[Data extracted from a collection]

▬▬▬

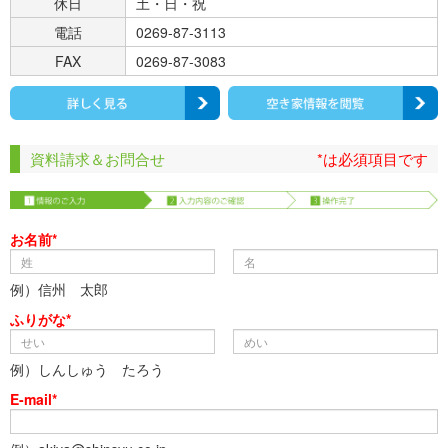
休日
土・日・祝
電話
0269-87-3113
FAX
0269-87-3083
資料請求＆お問合せ
*は必須項目です
お名前*
例）信州 太郎
ふりがな*
例）しんしゅう たろう
E-mail*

▬▬▬

Exercise details: What's needed is an exact retyping of the records, pictures excluded.

Output:
休日
土・日・祝
電話
0269-87-3113
FAX
0269-87-3083
資料請求＆お問合せ
*は必須項目です
お名前*
例）信州 太郎
ふりがな*
例）しんしゅう たろう
E-mail*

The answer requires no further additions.